A high voltage solid state symmetric supercapacitor based on graphene–polyoxometalate hybrid electrodes with a hydroquinone doped hybrid gel-electrolyte

Abstract

In pursuit of high capacitance and high energy density storage devices, hybrid materials have quickly garnered well-deserved attention based on their power to merge complementary components and properties. Here, we report the fabrication of all-solid state symmetric supercapacitors (ASSSC) based on a double hybrid approach combining a hybrid electrode (reduced graphene oxide–phoshomolybdate, rGO–PMo₁₂) and a hybrid electrolyte (hydroquinone doped gel-electrolyte). To begin with, a high-performance hybrid electrode based on H₃PMo₁₂O₄₀ nanodots anchored onto rGO was prepared (rGO–PMo₁₂). Later, an all-solid state symmetric cell based on these rGO–PMo₁₂ electrodes, and making use of a polymer gel-electrolyte was assembled. This symmetric cell showed a significant improvement in cell performance. Indeed, it allowed for an extended potential window by 0.3 V that led to an energy density of 1.07 mW h cm⁻³. Finally, we combined these hybrid electrodes with a hybrid electrolyte incorporating an electroactive species.

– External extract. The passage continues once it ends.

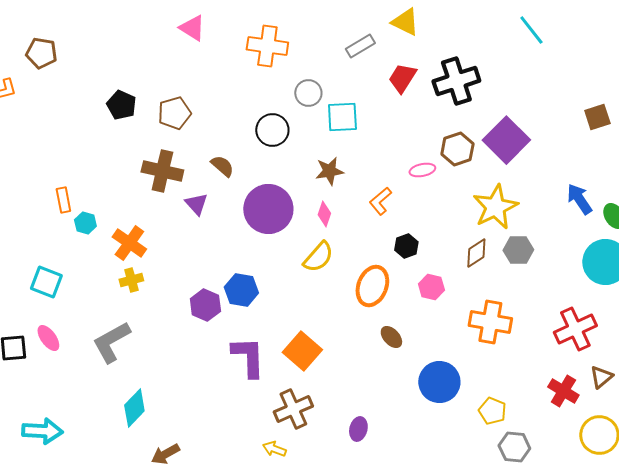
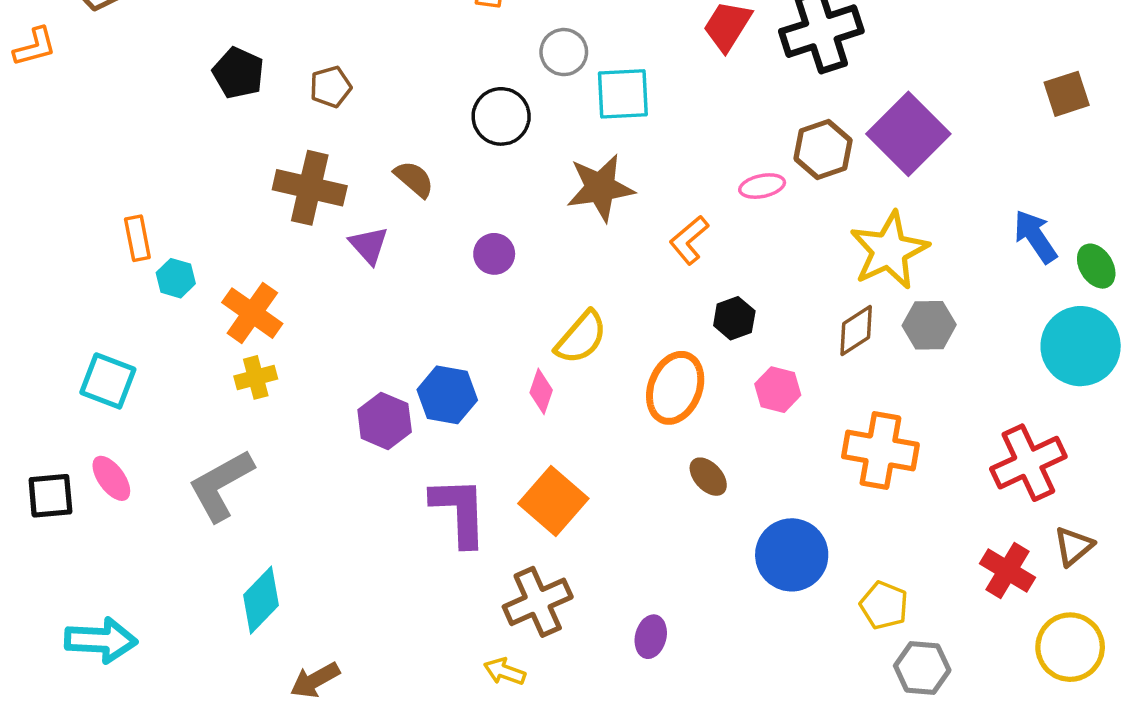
brown pentagon: (174, 113) -> (331, 87), size x0.7
brown star: (329, 171) -> (600, 188), size x1.4
purple circle: (268, 209) -> (494, 254), size x0.5
pink diamond: (324, 214) -> (541, 391), moved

This is the first proof-of-design where a redox-active solid-state gel-electrolyte is applied to rGO–PMo₁₂ hybrid supercapacitors to accomplish a significant enhancement in the capacitance. Strikingly, a further excellent increase in the device performance (energy density of 1.7 mW h cm⁻³) was realized with the hybrid electrode–hybrid electrolyte combination cell as compared to that of the conventional electrolyte cell. Thus, this unique symmetric device outclasses the high-voltage asymmetric counterparts under the same power and represents a noteworthy advance towards high energy density supercapacitors.